Robotics and Bionics


The first humanoid, Wabot-1, was built in 1973 at Waseda University in Japan with the first sight, limited movement, and even a language module for basic Japanese sentences.

Finally, in the late 1970s, robots could be used in environments too dangerous for humans, such as burning houses, nuclear reactors, volcanic craters, or on the seafloor. Since the human gait is difficult to simulate, the developers looked to the animal kingdom for inspiration, especially for tasks on uneven surfaces, and therefore developed bionics as a new area of research.

Thanks to models such as the perfect aerodynamics of a bird’s wing, but also the secure position of an insect’s leg, bionics was able to give robotics a completely new impetus. In this way, apparatuses could be built that can run on water without sinking.

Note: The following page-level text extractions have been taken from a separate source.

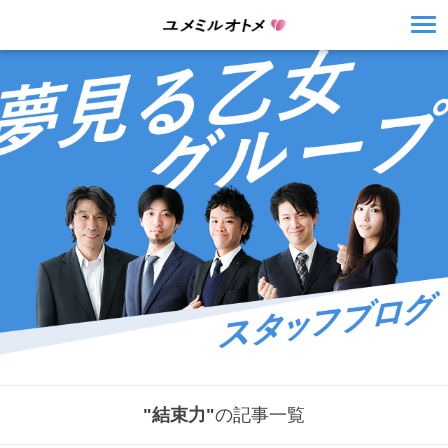
"結束力"
の記事一覧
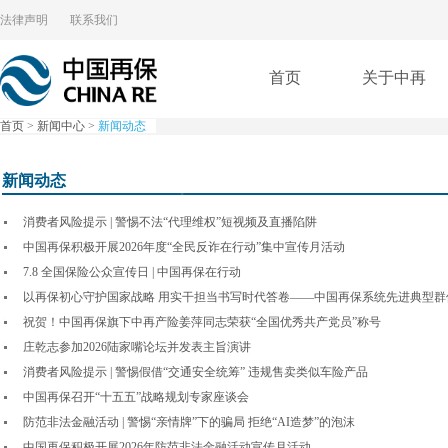
法律声明
联系我们
首页
关于中再
首页
>
新闻中心
>
新闻动态
新闻动态
消费者风险提示 | 警惕不法“代理维权”短视频及直播陷阱
中国再保积极开展2026年度“全民反诈在行动”集中宣传月活动
7.8 全国保险公众宣传日 | 中国再保在行动
以再保初心守护国家战略 用实干担当书写时代答卷——中国再保系统先进典型群
祝贺！中国再保旗下中再产险姜萍同志荣获“全国优秀共产党员”称号
庄乾志参加2026陆家嘴论坛并发表主旨演讲
消费者风险提示 | 警惕假借“交通安全统筹” 违规售卖类似车险产品
中国再保召开“十五五”战略规划专家座谈会
防范非法金融活动 | 警惕“亲情牌”下的骗局 拒绝“AI造梦”的泡沫
中国再保积极开展2026年防范非法金融活动宣传月活动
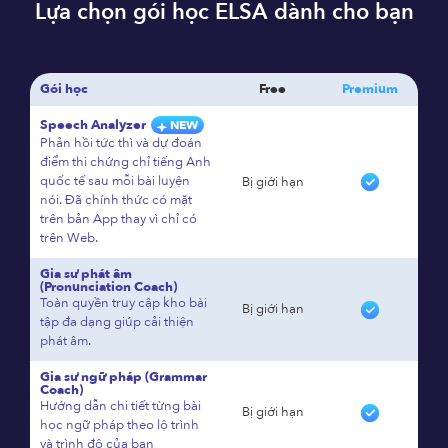
Lựa chọn gói học ELSA dành cho bạn
Gói học
Free
Premium
Speech Analyzer
NEW
Phản hồi tức thì và dự đoán
điểm thi chứng chỉ tiếng Anh
quốc tế sau mỗi bài luyện
Bị giới hạn
nói. Đã chính thức có mặt
trên bản App thay vì chỉ có
trên Web.
Gia sư phát âm
(Pronunciation Coach)
Toàn quyền truy cập kho bài
Bị giới hạn
tập đa dạng giúp cải thiện
phát âm.
Gia sư ngữ pháp (Grammar
Coach)
Hướng dẫn chi tiết từng bài
Bị giới hạn
học ngữ pháp theo lộ trình
và trình độ của bạn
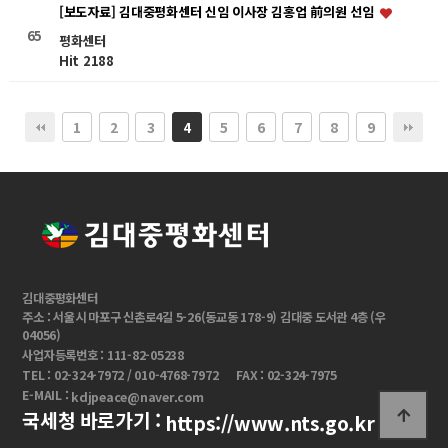
[보도자료] 김대중평화센터 신임 이사장 김홍업 前의원 선임
65
평화센터
Hit 2188
1
2
3
5
6
7
8
9
4
김대중평화센터
주소 : 서울시 마포구 신촌로4길 5-26(동교동 178-9) 김대중 도서관 4층 (우
04056)
사업자등록번호 : 111-82-05238
TEL : 02-324-7972 / 010-4768-7972
FAX : 02-324-7975
E-MAIL :
kdjpeace@naver.com
국세청 바로가기 :
https://www.nts.go.kr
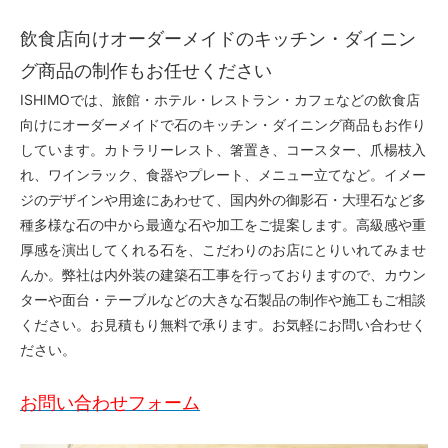
飲食店向けオーダーメイドのキッチン・ダイニン
グ商品の制作もお任せください
ISHIMOでは、旅館・ホテル・レストラン・カフェなどの飲食店
向けにオーダーメイドで石のキッチン・ダイニング商品もお作り
しています。カトラリーレスト、箸置き、コースター、爪楊枝入
れ、ワインラック、食器やプレート、メニュー立てなど。イメー
ジのデザインや用途にあわせて、国内外の御影石・大理石など多
種多様な石の中から最適な石や加工をご提案します。高級感や重
厚感を演出してくれる石を、こだわりのお店にとりいれてみませ
んか。弊社は内外装の建築石工事を行っておりますので、カウン
ターや面台・テーブルなどの大きな石製品の制作や施工もご相談
ください。お見積もり無料で承ります。お気軽にお問い合わせく
ださい。
お問い合わせフォーム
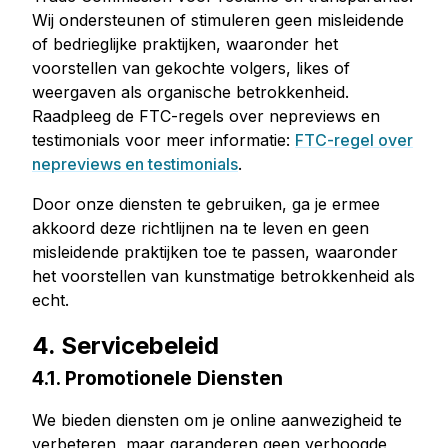
Wij ondersteunen of stimuleren geen misleidende
of bedrieglijke praktijken, waaronder het
voorstellen van gekochte volgers, likes of
weergaven als organische betrokkenheid.
Raadpleeg de FTC-regels over nepreviews en
testimonials voor meer informatie:
FTC-regel over
nepreviews en testimonials
.
Door onze diensten te gebruiken, ga je ermee
akkoord deze richtlijnen na te leven en geen
misleidende praktijken toe te passen, waaronder
het voorstellen van kunstmatige betrokkenheid als
echt.
4. Servicebeleid
4.1. Promotionele Diensten
We bieden diensten om je online aanwezigheid te
verbeteren, maar garanderen geen verhoogde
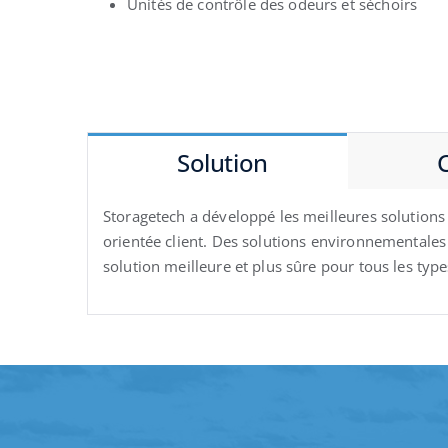
Unités de contrôle des odeurs et séchoirs
Solution
Storagetech a développé les meilleures solution
orientée client. Des solutions environnementales
solution meilleure et plus sûre pour tous les ty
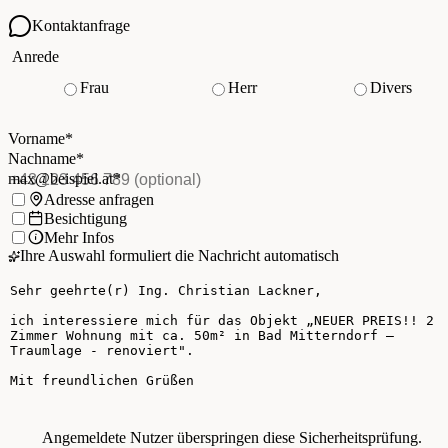
Kontaktanfrage
Ihre Kontaktdaten
Anrede
Frau
Herr
Divers
Vorname
*
(Pflichtfeld)
Nachname
*
(Pflichtfeld)
Vorname
*
E-Mail
*
(Pflichtfeld)
Nachname
*
Telefon
(optional)
max@beispiel.at
*
Ich möchte:
Adresse anfragen
Besichtigung
Mehr Infos
Ihre Auswahl formuliert die Nachricht automatisch
Ihre Nachricht
Angemeldete Nutzer überspringen diese Sicherheitsprüfung.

Medicine: The automated operating room

However, the most rapid progress took place in medicine. In just twenty years, the operating room was transformed into a high-tech laboratory. In addition to traditional tools like scalpels and clamps, surgeons now have endoscopes that give them a close look inside the body, either through cameras or even 3D models. Your hand movements are transferred to robotized arms so that even remote operations are possible.

In the 1990s, science did pioneering work in this field with robot models such as ZEUS and Da Vinci by making operations on the human body safer, more comfortable, and more precise. Increasingly better cameras showed up to 100x zoom and thus made it possible to treat diseases that were previously considered incurable. In addition, the software filters out involuntary tremors in the surgeons’ hands.

If even these methods are not precise enough, the precision robots come into play. These can, for example, carry out skin transplants on burn victims. The transplants may only be a few tenths of a millimeter thick. The logical next step: nanorobots that move on the scale of atoms and can reproduce themselves, similar to human cells.

These technologies have the potential to open completely new doors in science. The renowned scientific journal The Futurist speculates about a toothpaste that is mixed with nanorobots and automatically removes plaque.

Military: War of the Robots

But military use quickly became one of the main areas of application for robots. During the Cold War, the United States took advantage of its lead in this area and pushed ahead with war automation. In 1984, the PROWLER was the first automatic firing system that can distinguish between friend and foe.

Machines should be built that imitate humans in various ways. This includes area reconnaissance, as well as collection and identification of the data obtained. In addition, so-called pilot assistants should help with evasive maneuvers to avoid long reaction times in emergencies.